Rauschenberg Prints and the Beijing Connection
Rauschenberg exhibited his work at the National Art Museum in Beijing in 1985, as part of the Rauschenberg Overseas Cultural Interchange (ROCI) program, which Rauschenberg believed could bring positive social change to the world.
The influence of his world view can be seen in two of the Rauschenberg works for sale at Vertu. Rauschenberg produced the Seven Series collages, representing seven Chinese characters. They were created in collaboration with papermakers at the Xuan Paper Mill in Jingxian, China. Each collage is done on thirty-ply paper and a layer of silk. The Chinese character on each piece is done in pulp relief. Rauschenberg applied images from posters that he found in Shanghai and overlaid them with thin, transparent paper. The collages are finished with gold leaf. A cloth medallion completes each work. The Seven Character Series became part of the 1985 ROCI CHINA exhibition.
The Continuing Influence of Black Mountain College
More of Rauschenberg’s work is included in an exhibit at the Hammer Musem at the University of California, in L.A. through May and will then travel to the Wexner Center for the Arts at Ohio State University in Columbus, in September. The show is called, Leap Before You Look: Black Mountain College 1933-1957. It’s a look at the incredible achievements and the impact that Black Mountain College had on the arts.
Black Mountain College was founded in 1933 by John A. Rice, a South Carolina-born Rhodes Scholar and educator, who ruffled many feathers in conservative southern colleges. After he was asked to resign from Rollins College in Winter Park, Florida, Rice founded Black Mountain College in Asheville, North Carolina.
Rice wanted students to have a well-rounded education that included both art and science. The college was owned by the faculty, which included Buckminster Fuller, who created his first successful Geodesic Dome at Black Mountain, Merce Cunningham, who founded the Merce Cunningham Dance Company at Black Mountain, John Cage, who taught music and produced multi-media theater pieces, artist Josef Albers, who had fled Nazi Germany after the closure of the Bauhuas and Robert Motherwell, one of America’s finest artists, whose prints are for sale at Vertu.
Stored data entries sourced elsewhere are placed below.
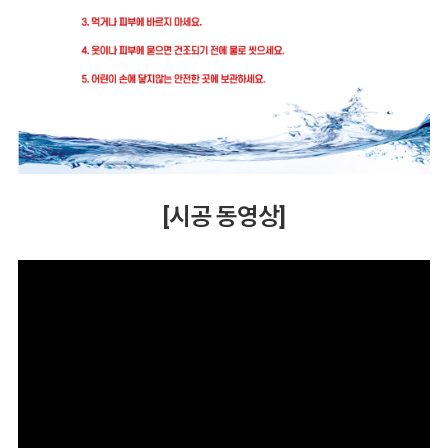
[시공 동영상]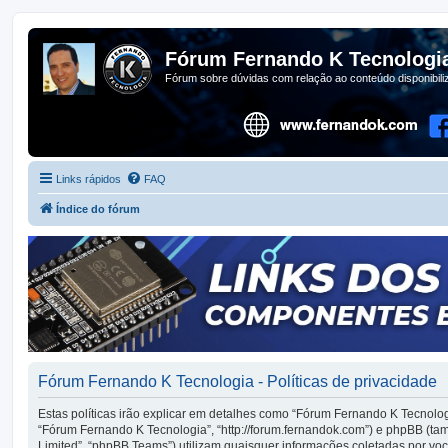
Fórum Fernando K Tecnologi
Fórum sobre dúvidas com relação ao conteúdo disponibil
Links rápidos
FAQ
Índice do fórum
Fórum Fernando K Tecnologia - Políticas de privacidade
Estas políticas irão explicar em detalhes como “Fórum Fernando K Tecnolo
“Fórum Fernando K Tecnologia”, “http://forum.fernandok.com”) e phpBB (t
Limited”, “phpBB Teams”) utilizam quaisquer informações coletadas por v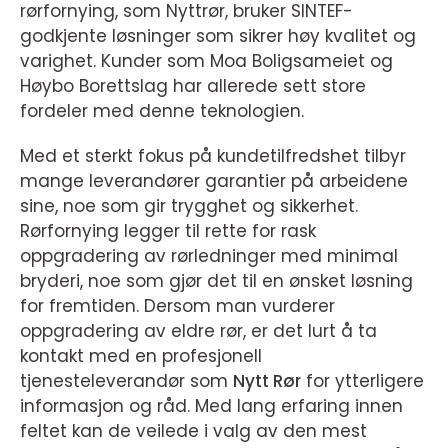
rørfornying, som Nyttrør, bruker SINTEF-
godkjente løsninger som sikrer høy kvalitet og
varighet. Kunder som Moa Boligsameiet og
Høybo Borettslag har allerede sett store
fordeler med denne teknologien.
Med et sterkt fokus på kundetilfredshet tilbyr
mange leverandører garantier på arbeidene
sine, noe som gir trygghet og sikkerhet.
Rørfornying legger til rette for rask
oppgradering av rørledninger med minimal
bryderi, noe som gjør det til en ønsket løsning
for fremtiden. Dersom man vurderer
oppgradering av eldre rør, er det lurt å ta
kontakt med en profesjonell
tjenesteleverandør som
Nytt Rør
for ytterligere
informasjon og råd. Med lang erfaring innen
feltet kan de veilede i valg av den mest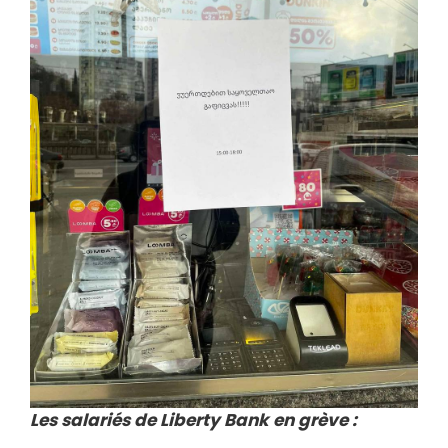
Les salariés de Liberty Bank en grève :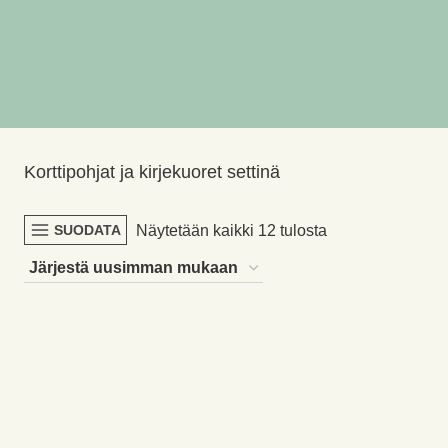
Korttipohjat ja kirjekuoret settinä
Sorted
Näytetään kaikki 12 tulosta
SUODATA
by
latest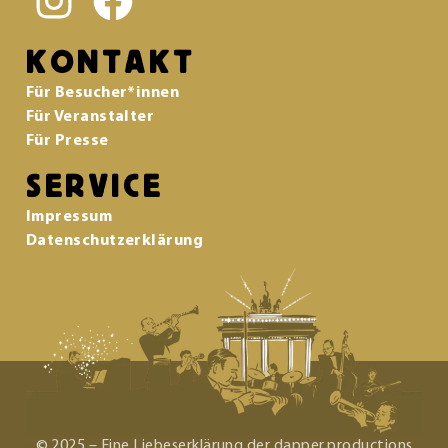
KONTAKT
Für Besucher*innen
Für Veranstalter
Für Presse
SERVICE
Impressum
Datenschutzerklärung
© 2025 – Eine Liebeserklärung der dapper.productions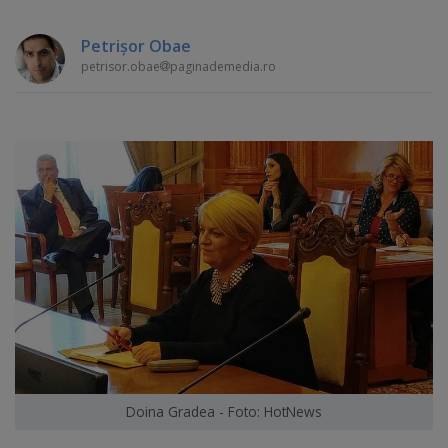
Petrişor Obae
petrisor.obae
paginademedia.ro
Doina Gradea - Foto: HotNews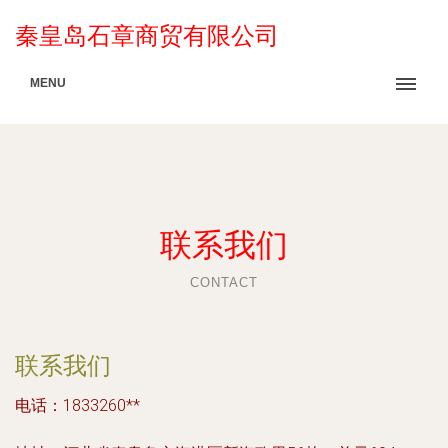
秦皇岛石章商贸有限公司
MENU
联系我们
CONTACT
联系我们
电话：1833260**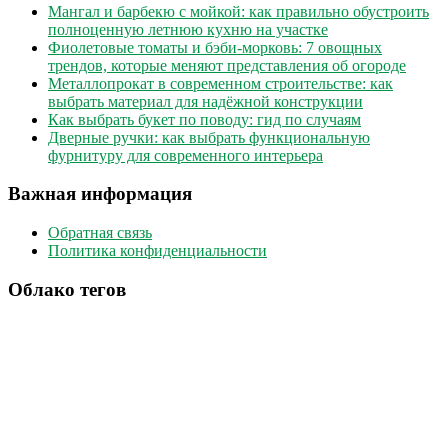
Мангал и барбекю с мойкой: как правильно обустроить
полноценную летнюю кухню на участке
Фиолетовые томаты и бэби-морковь: 7 овощных
трендов, которые меняют представления об огороде
Металлопрокат в современном строительстве: как
выбрать материал для надёжной конструкции
Как выбрать букет по поводу: гид по случаям
Дверные ручки: как выбрать функциональную
фурнитуру для современного интерьера
Важная информация
Обратная связь
Политика конфиденциальности
Облако тегов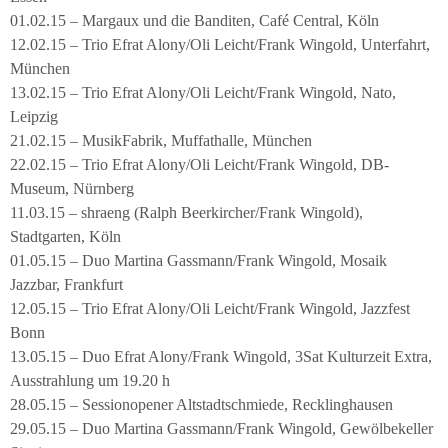
01.02.15 – Margaux und die Banditen, Café Central, Köln
12.02.15 – Trio Efrat Alony/Oli Leicht/Frank Wingold, Unterfahrt,
München
13.02.15 – Trio Efrat Alony/Oli Leicht/Frank Wingold, Nato,
Leipzig
21.02.15 – MusikFabrik, Muffathalle, München
22.02.15 – Trio Efrat Alony/Oli Leicht/Frank Wingold, DB-
Museum, Nürnberg
11.03.15 – shraeng (Ralph Beerkircher/Frank Wingold),
Stadtgarten, Köln
01.05.15 – Duo Martina Gassmann/Frank Wingold, Mosaik
Jazzbar, Frankfurt
12.05.15 – Trio Efrat Alony/Oli Leicht/Frank Wingold, Jazzfest
Bonn
13.05.15 – Duo Efrat Alony/Frank Wingold, 3Sat Kulturzeit Extra,
Ausstrahlung um 19.20 h
28.05.15 – Sessionopener Altstadtschmiede, Recklinghausen
29.05.15 – Duo Martina Gassmann/Frank Wingold, Gewölbekeller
At Black Mountain, students like Rauschenberg were encouraged to participate in all of the arts and sciences, collaborate with their fellow students and guide their own curriculum
The wide range of experience that Black Mountain students, like Rauschenberg, received allowed them to explore a wide variety of interests.
Looking at the Rauschenberg print, Statue of Liberty and the mixed media Publicon Station Vl, both available in our gallery, it’s easy to see the influence of Black Mountain College and other avant-garde influences in Rauschenberg’s life.